Reproduce the lines below from the one that contains "ATEURS DE PERFORMANCE DE VOS CAMPAGNES" through the end, inclusive, and add nothing.

*** Opening Data for review ***

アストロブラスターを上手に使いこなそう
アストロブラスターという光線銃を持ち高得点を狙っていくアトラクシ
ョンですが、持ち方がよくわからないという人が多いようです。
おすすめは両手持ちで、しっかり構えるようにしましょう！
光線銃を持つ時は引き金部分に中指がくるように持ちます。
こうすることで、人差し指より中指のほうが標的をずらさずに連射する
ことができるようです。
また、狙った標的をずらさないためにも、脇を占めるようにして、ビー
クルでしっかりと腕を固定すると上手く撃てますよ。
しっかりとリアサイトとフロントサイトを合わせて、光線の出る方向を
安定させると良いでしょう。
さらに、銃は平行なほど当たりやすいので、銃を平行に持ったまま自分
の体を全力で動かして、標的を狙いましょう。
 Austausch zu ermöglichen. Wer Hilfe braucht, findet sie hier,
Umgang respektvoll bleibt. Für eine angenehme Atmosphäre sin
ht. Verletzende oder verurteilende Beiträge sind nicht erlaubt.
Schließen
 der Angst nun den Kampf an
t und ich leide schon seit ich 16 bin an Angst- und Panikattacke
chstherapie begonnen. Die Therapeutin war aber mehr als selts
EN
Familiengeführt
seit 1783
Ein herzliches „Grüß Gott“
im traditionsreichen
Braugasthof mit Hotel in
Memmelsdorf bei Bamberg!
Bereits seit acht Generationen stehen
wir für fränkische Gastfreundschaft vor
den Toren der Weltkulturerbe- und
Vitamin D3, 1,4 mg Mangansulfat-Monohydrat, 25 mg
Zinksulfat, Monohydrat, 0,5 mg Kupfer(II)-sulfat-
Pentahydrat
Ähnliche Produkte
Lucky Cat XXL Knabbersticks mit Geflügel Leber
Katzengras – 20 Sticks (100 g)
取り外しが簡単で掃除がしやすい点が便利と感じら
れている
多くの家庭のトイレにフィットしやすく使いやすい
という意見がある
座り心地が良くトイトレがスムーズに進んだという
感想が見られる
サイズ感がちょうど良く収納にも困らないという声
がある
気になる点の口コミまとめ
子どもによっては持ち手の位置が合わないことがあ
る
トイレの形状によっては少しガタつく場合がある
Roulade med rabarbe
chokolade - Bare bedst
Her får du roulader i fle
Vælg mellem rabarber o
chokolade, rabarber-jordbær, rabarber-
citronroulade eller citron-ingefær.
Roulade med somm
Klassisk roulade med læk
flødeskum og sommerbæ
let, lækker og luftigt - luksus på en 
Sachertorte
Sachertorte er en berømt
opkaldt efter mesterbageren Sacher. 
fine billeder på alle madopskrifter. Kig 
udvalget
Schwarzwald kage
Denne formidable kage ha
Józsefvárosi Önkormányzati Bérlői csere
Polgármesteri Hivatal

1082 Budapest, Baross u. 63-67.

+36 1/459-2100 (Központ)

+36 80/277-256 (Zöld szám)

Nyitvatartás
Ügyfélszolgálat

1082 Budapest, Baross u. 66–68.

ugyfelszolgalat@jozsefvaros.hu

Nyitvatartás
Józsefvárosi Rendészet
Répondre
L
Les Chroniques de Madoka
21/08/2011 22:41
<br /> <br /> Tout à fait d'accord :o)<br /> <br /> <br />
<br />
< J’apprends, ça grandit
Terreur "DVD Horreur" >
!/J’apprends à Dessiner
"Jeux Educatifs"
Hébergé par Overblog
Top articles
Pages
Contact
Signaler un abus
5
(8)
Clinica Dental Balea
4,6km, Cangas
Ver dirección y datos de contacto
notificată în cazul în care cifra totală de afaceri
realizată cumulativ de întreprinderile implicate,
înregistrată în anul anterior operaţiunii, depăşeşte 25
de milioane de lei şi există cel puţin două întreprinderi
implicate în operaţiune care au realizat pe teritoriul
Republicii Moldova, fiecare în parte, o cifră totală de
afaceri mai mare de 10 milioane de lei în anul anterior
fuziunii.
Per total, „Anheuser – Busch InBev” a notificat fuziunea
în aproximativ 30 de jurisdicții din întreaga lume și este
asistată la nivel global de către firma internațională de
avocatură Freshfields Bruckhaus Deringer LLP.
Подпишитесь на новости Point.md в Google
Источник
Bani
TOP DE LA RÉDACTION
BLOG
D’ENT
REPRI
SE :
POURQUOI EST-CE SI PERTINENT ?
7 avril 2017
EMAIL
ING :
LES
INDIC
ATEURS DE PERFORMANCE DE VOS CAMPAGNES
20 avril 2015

*** Closing Data for review ***

Task result →
ATEURS DE PERFORMANCE DE VOS CAMPAGNES
20 avril 2015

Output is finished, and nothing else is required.